CLIR Grants $900,000 to Unearth “Hidden” Civil Rights Collections

The CLIR (Council on Library and Information Resources) Cataloging Hidden and Special Collections Program recently awarded $900,000 to support “Working for Freedom: Documenting Civil Rights Organizations,” a collaborative project designed to bring to public notice more than a dozen “hidden” manuscript collections housed in Atlanta and New Orleans archives.

Funded by the Andrew W. Mellon Foundation, the grant will support the inventorying, cataloging and opening for research of civil rights-oriented collections at the Emory University Manuscript, Archives, and Rare Book Library (Atlanta); the Auburn Avenue Research Library on African American Culture and History (Atlanta); the Amistad Research Center at Tulane University (New Orleans, LA) and the Robert W. Woodruff Library of the Atlanta University Center (Atlanta).  Emory and Auburn Avenue received a joint award of $400,000, while the Woodruff Library and Amistad Research Center were awarded $250,000 each to complete the following projects:

The Emory University Manuscript, Archives, and Rare Book Library (MARBL) and Auburn Avenue Research Library (a special library of the Atlanta-Fulton Public Library System) will process materials relating to key civil rights organizations, leaders and activities in Atlanta, the Southeast and the nation between 1930 and 2000.  The selected collections contain the records of two influential organizations – the Atlanta Chapter of the National Association for the Advancement of Colored People (NAACP) [at Auburn Avenue] and the Southern Christian Leadership Conference (SCLC) [at MARBL] – as well as the personal papers of Andrew Young [at Auburn Avenue].  In addition, some of the most transformational moments and movements of the civil rights era, including the Citizenship Schools, voter education, the Montgomery Bus Boycott, the fight against Jim Crow laws and desegregation are chronicled.
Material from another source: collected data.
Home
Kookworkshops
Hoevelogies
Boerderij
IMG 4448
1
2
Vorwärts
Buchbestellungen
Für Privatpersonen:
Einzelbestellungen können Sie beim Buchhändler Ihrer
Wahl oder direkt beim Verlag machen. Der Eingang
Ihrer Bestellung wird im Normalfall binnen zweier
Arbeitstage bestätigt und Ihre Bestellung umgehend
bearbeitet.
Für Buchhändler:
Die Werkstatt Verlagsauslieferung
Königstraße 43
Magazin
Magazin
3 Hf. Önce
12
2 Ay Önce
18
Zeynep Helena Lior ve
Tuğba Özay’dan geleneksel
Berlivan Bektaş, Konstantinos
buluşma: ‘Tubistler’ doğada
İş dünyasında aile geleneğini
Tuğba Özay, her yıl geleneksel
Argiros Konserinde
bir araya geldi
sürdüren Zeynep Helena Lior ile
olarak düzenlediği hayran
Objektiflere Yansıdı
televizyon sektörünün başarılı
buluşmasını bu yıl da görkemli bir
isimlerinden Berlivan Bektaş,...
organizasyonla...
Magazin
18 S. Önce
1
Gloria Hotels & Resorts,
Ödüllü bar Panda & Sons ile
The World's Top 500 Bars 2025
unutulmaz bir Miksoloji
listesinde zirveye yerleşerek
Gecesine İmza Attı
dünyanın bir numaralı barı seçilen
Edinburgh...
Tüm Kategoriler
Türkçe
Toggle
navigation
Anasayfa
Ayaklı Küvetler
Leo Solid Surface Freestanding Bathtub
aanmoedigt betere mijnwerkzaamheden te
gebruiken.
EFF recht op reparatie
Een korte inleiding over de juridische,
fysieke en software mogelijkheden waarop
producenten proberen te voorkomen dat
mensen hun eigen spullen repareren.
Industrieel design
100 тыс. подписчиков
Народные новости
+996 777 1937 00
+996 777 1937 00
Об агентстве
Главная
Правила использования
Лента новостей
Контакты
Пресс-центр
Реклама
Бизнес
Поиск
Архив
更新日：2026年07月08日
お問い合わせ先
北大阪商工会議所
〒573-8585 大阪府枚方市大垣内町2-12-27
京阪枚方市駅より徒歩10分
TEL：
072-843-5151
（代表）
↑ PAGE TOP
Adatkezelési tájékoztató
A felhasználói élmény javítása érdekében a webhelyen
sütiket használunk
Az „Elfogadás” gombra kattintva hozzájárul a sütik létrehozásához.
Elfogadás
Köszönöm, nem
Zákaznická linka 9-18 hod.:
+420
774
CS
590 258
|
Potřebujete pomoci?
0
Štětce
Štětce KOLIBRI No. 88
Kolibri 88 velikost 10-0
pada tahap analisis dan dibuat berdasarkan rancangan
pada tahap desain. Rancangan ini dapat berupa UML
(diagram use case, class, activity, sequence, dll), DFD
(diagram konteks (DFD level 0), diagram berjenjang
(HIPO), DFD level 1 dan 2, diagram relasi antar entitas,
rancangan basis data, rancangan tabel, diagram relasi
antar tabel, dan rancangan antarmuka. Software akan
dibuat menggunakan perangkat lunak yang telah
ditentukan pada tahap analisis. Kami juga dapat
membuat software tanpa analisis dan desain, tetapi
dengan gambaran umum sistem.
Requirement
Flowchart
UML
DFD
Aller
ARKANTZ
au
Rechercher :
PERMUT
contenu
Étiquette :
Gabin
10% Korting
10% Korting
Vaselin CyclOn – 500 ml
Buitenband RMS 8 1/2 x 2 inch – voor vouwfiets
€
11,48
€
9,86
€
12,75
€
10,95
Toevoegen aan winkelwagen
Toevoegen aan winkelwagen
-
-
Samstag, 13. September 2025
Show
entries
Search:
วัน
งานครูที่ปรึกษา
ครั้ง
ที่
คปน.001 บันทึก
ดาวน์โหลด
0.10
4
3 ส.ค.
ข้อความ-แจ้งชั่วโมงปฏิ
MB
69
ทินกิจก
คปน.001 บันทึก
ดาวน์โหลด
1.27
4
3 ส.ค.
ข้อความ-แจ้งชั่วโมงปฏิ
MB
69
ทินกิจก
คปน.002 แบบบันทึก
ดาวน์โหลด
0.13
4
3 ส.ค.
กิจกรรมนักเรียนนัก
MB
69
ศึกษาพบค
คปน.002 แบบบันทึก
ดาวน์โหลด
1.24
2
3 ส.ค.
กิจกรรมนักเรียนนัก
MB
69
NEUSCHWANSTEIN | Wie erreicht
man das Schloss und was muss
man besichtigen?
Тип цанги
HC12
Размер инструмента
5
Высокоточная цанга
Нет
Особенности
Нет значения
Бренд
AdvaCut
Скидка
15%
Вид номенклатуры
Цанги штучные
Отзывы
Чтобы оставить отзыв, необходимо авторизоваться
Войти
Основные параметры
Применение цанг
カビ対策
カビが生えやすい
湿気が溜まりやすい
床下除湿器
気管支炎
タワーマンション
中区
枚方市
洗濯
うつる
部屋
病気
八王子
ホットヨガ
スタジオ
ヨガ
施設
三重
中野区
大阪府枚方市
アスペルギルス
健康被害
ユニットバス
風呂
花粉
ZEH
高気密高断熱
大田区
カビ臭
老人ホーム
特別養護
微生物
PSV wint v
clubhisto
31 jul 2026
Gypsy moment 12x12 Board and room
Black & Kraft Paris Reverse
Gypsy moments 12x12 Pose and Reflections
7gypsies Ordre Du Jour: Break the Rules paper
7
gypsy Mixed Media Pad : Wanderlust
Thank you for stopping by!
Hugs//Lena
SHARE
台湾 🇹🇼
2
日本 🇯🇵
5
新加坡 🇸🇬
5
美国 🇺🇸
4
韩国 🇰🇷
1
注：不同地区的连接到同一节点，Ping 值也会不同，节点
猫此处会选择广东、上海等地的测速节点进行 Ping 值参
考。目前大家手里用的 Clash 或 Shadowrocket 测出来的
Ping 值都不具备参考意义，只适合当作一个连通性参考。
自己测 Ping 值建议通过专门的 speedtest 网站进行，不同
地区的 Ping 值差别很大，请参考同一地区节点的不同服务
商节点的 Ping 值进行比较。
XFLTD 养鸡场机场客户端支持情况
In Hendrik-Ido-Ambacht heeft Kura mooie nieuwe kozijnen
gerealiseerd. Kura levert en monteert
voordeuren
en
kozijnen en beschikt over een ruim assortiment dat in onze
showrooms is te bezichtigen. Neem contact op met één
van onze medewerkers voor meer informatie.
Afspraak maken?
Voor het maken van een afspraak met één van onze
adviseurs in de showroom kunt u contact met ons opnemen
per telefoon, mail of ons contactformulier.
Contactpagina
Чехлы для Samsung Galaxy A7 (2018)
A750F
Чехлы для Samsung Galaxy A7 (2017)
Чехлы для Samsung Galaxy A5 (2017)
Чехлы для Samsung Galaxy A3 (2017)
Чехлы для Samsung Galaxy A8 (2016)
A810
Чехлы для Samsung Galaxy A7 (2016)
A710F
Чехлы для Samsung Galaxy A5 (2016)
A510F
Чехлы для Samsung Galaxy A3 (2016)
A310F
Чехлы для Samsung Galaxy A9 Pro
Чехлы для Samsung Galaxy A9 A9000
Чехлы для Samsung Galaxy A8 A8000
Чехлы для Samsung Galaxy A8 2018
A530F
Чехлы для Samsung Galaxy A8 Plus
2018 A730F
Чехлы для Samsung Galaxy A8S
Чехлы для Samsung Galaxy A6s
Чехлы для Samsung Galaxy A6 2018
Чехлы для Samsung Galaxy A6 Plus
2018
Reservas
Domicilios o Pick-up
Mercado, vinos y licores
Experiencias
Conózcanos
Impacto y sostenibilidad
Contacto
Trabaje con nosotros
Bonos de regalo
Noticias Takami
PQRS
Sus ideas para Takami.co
The Amistad Research Center at Tulane University will process and catalog nine collections documenting Civil Rights era organizational history.  Emphasis will be given to unearthing branch and local chapter records hidden within the personal papers of participants or officers for civil rights groups, including the Congress of Racial Equality (CORE), NAACP, National Association of Human Rights Workers, SCLC, Student Nonviolent Coordinating Committee (SNCC) and the Urban League.  Personal collections to be processed include: the James Egert Allen Papers, Lloyd Davis Papers, Arnold DeMille Papers, John Wesley Dobbs Family Papers, Rose Carver Fishman Papers, James H. Hargett Papers, Ronnie M. Moore Papers, Marr/McGee Family Papers and the A.P. Tureaud Papers Addendum.

The Robert W. Woodruff Library of the Atlanta University Center will process, catalog and provide access to the Voter Education Project (VEP) Collection (1972-1992) documenting efforts to increase voter education and electoral participation of minorities.  Founded in 1962 as a special program of the Southern Regional Council (SRC), the Atlanta-based Voter Education Project, Inc., sought to increase political participation of Blacks in the South and to develop a more informed electorate.  VEP worked with other civil rights organizations, including SNCC, CORE, SCLC, NAACP and the National Urban League.  Early VEP leaders included nationally known civil rights attorney Wiley A. Branton, Dekalb County CEO Vernon Jordan and U.S. Rep. John Lewis (D-5).